2. The gap, however, is not the gap between out there and the seminary. Theological distance is not measured from the classrooms in Springfield. The Sender is not Concordia Seminary, Saint Louis, not even when the Council of Presidents is assembled there to assign calls. “The Church” as the Mission Affirmations declared, “is Christ’s mission.” He is the Sender. The distant mission field, whether that be New Guinea or Hoboken or the seminary itself, is as distant theologically as it is distant from Him. The gap is between the world, whither He sends us, and Himself. And that is the gap which theology labors to bridge.

3. That gap, the Christ-gap, has two dimensions (so to speak): horizontal and vertical. Horizontally there is a time gap, what Lessing called “the horrible ditch” of history. Our mission-Sender, a wandering rabbi of the first century New East, did what he did – died and rose and sent His Spirit – then and there, once upon a time. But His times, alas, are no longer ours. Still, it was out here, out into this utterly different future, that He sent us. How to bridge that generations gap of almost 2000 intervening years of the most drastic historical change? By what possible trans-mission can his message get from his ancient world to our very different one without serious loss of meaning? Then, as though that weren’t enough, there is also a vertical gap: the gap between our Sender’s message and the incredulity which his message evokes.
Always it does. That credibility gap, His skandalon, is not a problem of historical distance. That gap was as prevalent in the days of our Sender and of His first apostles as it is (and had better be) today. Both gaps, the gap of time and the gap of unbelief, are the responsibility of theology to surmount. Thanks to the distant mission, distant from Himself, on which He sent us.

II.

4. Consider the horizontal gap first, that gap of which our historically and hermeneutically minded age is so poignantly aware. It was a gap of which even the Lutheran confessors in the sixteenth century were beginning to be aware. Indeed it was because of that gap – the gap in time between the prophets and apostles, on the one hand, and the later ages of the church, on the other – that confessions and creeds were deemed necessary at all. They were devices, just as “doing theology” is, for closing the historical distance between now and the New Testament. The theological “writings of ancient and modern teachers” show how “the doctrine of the prophets and apostles were preserved in post-apostolic times , “setting forth how at various times the Holy Scriptures were understood in the church of God by contemporaries …” That is likewise what the Lutheran Confessions themselves are, “the symbol of our time dieser Zeit.” They are the original Christian faith so expounded as to fit “the schism in matters of faith which has occurred in our times zu unsern Zeiten.” (Formula of Concord, Epitome, Preface)

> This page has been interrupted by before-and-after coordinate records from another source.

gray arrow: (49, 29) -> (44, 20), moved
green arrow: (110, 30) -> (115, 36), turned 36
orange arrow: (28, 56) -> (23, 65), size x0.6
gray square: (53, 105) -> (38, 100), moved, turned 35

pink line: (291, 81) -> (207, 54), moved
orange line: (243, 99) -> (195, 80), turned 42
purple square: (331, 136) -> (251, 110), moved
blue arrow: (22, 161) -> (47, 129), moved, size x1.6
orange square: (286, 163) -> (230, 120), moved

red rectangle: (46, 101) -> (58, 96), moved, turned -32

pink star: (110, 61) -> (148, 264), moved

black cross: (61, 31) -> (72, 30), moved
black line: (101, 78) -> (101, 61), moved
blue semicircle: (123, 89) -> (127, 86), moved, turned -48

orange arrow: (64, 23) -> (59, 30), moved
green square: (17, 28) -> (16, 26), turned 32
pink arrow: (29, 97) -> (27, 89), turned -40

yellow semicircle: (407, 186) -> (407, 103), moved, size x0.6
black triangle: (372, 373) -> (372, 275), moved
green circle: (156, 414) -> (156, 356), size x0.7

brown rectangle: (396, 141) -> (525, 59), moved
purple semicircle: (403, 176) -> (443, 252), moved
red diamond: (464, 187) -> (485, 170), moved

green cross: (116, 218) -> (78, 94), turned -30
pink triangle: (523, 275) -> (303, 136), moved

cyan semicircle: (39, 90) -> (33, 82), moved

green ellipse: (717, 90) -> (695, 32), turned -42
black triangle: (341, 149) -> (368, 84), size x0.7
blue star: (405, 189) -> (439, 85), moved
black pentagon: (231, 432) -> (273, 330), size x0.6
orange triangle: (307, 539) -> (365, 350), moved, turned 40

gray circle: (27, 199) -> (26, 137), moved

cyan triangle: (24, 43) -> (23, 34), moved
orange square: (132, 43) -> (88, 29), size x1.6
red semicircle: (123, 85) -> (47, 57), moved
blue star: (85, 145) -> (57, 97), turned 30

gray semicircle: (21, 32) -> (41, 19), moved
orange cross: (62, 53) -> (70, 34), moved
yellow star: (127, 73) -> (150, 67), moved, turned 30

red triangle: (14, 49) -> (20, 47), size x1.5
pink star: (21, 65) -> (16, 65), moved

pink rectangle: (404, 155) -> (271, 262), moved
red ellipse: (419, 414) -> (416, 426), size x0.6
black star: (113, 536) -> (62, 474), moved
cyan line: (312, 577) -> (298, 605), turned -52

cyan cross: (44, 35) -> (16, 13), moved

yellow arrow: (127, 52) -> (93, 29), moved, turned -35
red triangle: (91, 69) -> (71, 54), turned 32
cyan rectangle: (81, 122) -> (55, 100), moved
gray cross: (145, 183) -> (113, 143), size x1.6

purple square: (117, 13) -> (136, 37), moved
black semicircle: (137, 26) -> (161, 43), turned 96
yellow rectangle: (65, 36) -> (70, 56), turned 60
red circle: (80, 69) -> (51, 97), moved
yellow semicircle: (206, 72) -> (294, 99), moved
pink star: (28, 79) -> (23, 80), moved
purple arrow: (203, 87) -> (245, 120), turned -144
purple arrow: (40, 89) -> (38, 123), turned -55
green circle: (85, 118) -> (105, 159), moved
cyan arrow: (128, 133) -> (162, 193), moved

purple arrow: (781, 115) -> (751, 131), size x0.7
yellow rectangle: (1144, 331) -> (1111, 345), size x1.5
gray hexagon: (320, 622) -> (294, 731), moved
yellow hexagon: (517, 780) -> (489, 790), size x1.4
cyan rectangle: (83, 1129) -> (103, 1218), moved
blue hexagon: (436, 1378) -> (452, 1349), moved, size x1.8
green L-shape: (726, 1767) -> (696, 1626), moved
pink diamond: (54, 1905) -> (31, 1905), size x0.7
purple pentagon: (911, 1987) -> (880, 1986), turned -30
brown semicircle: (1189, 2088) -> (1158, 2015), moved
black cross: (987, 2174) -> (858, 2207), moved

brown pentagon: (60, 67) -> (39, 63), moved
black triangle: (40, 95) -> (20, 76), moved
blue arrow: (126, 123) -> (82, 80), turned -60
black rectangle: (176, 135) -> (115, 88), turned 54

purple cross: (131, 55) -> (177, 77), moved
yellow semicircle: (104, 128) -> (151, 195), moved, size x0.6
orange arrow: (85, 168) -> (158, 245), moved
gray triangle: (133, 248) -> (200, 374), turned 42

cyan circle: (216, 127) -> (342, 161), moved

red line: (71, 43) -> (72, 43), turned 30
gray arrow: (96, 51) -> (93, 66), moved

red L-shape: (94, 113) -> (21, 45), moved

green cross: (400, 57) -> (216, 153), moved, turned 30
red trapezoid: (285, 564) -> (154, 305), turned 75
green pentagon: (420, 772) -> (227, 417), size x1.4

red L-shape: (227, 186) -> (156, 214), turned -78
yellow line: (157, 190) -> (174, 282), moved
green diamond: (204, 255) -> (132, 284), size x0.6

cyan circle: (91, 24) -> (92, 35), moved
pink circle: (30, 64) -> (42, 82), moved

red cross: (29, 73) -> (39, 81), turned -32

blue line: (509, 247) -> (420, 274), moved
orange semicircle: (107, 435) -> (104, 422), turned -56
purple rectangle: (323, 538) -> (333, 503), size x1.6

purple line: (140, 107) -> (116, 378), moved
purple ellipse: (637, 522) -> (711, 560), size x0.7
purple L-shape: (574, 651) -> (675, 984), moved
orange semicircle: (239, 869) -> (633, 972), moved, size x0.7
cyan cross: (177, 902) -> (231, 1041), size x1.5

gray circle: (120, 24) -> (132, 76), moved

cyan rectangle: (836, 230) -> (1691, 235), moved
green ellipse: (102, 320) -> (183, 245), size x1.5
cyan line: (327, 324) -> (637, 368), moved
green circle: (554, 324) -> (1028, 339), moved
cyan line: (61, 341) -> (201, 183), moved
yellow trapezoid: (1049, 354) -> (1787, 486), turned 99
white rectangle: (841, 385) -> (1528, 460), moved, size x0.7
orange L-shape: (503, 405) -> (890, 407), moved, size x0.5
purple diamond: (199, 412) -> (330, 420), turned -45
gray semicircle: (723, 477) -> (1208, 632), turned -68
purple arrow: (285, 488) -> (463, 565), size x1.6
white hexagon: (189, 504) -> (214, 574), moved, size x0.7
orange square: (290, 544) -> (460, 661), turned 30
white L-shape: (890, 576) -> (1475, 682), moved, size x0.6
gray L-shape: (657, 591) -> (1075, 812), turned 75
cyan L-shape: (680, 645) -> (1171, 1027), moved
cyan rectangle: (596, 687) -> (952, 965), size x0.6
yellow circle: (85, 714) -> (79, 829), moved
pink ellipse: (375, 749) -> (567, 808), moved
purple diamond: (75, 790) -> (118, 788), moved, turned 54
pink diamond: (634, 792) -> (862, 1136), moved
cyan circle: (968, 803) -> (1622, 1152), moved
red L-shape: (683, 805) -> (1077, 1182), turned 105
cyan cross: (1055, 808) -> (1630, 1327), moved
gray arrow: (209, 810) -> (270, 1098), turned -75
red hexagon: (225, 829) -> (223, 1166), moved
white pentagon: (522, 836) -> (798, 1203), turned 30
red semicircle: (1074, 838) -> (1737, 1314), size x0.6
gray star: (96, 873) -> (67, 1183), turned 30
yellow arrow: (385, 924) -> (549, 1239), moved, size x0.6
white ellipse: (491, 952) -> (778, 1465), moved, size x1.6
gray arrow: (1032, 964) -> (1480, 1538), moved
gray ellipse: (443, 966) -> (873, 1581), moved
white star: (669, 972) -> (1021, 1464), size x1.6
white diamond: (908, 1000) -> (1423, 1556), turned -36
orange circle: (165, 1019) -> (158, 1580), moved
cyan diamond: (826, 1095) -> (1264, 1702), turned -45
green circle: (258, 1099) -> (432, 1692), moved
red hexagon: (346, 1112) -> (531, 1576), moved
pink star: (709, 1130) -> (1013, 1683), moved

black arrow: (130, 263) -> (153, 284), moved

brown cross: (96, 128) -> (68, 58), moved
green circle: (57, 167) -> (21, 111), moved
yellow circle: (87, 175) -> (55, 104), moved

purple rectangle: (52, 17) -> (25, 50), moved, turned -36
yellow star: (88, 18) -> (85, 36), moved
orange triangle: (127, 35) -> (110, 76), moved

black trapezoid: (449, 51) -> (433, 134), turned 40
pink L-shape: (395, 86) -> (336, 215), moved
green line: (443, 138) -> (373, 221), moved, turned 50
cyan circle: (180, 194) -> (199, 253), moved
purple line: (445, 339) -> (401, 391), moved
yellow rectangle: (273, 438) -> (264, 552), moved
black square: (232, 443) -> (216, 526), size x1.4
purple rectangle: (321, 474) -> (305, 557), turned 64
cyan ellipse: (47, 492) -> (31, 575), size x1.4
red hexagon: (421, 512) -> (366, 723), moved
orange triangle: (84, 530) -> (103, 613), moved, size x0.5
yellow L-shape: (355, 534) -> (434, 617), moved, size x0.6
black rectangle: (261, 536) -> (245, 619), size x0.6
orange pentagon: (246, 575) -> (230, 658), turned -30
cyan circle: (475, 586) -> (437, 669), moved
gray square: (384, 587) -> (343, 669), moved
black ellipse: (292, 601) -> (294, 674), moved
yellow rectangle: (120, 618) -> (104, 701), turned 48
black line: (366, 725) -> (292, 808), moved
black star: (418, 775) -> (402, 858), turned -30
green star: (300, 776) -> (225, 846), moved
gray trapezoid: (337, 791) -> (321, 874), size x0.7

5. The Lutheran confessions of the sixteenth century, like the ecumenical creeds centuries before, successfully crossed the horizontal gap between the bygone times of their Sender and the far removed time of their own mission. These confessors had discovered the secret of “doing theology” for their “times,” well enough to make us wish to learn their secret for times like ours.

6. Then do these post-biblical confessions, these subsequent doings of theology, introduce something different from their own “times” which was not in the Scriptures originally? Yes, indeed. Or if not something different, then at least something additional, something from a later history which the prophets and apostles themselves had not yet encountered. For if all that the confessions did was merely to duplicate what the Scriptures had already said, then what need would there be to add confessions? What need to continue “doing theology”? What need to cross the horizontal gap? Indeed, what horizontal gap?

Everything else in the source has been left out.